Mary Hockenbery (reddirtrose)

cirque2

This used to be what passed for magic. Not the beautiful lady who who juggles with fire, though indeed there might be magic there. Nor do I mean the stilt walker, who perhaps is actually only an awkwardly tall guy, or a tall guy who embraced his endlessly bumped head by learning how to stilt walk too. I don’t mean the clowns, though there is doubtlessly dark magic in the way a clown steals innocence from a child’s laughter.
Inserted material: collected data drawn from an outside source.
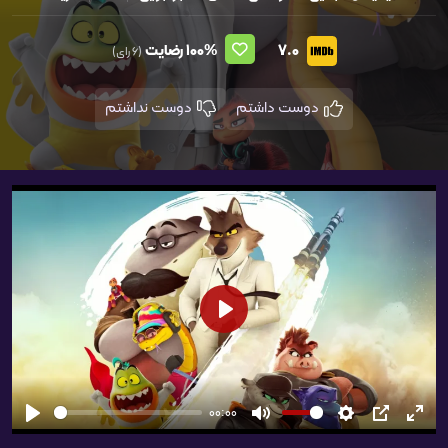
7.0
100%
رضایت
(6 رای)
دوست داشتم
دوست نداشتم
شروع
00:00
تمام
PIP
تنظیمات
بی‌صدا
شروع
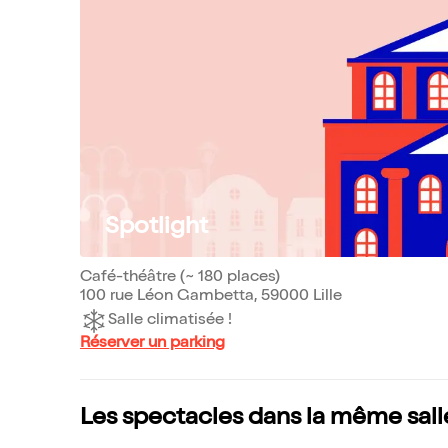
Spotlight
Café-théâtre (~ 180 places)
100 rue Léon Gambetta, 59000 Lille
Salle climatisée !
Réserver un parking
Les spectacles dans la même sall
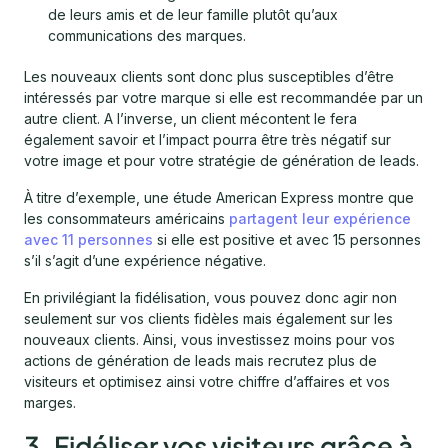
de leurs amis et de leur famille plutôt qu’aux
communications des marques.
Les nouveaux clients sont donc plus susceptibles d’être
intéressés par votre marque si elle est recommandée par un
autre client. A l’inverse, un client mécontent le fera
également savoir et l’impact pourra être très négatif sur
votre image et pour votre stratégie de génération de leads.
À titre d’exemple, une étude American Express montre que
les consommateurs américains
partagent leur expérience
avec 11 personnes
si elle est positive et avec 15 personnes
s’il s’agit d’une expérience négative.
En privilégiant la fidélisation, vous pouvez donc agir non
seulement sur vos clients fidèles mais également sur les
nouveaux clients. Ainsi, vous investissez moins pour vos
actions de génération de leads mais recrutez plus de
visiteurs et optimisez ainsi votre chiffre d’affaires et vos
marges.
3. Fidéliser vos visiteurs grâce à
I remember the magic from years ago; my fingers are cold and stiff this morning, as they clack over this keyboard. I remember how the circus came each and every year, out nowhere and nothingness. I never saw it arrive. It came as the the conkers were falling from horse chestnut trees, and the ground was churning up to mud. It came with the scent of dead leaves and apples, it gave a fritz of electricity and popcorn. It came to common ground; the green where for centuries ordinary people had staked a claim to everyday matters, the common things, grazing livestock, trading hops, exercising dogs. It made nightfall come earlier, it made my cold breath a spooky mist, it made the circling trees a barricade that kept the mundane at bay.

Magic for two nights or maybe three, magic with fire and beauty, sequins and clowns. I never saw it leave, it was just gone, and left a looming winter.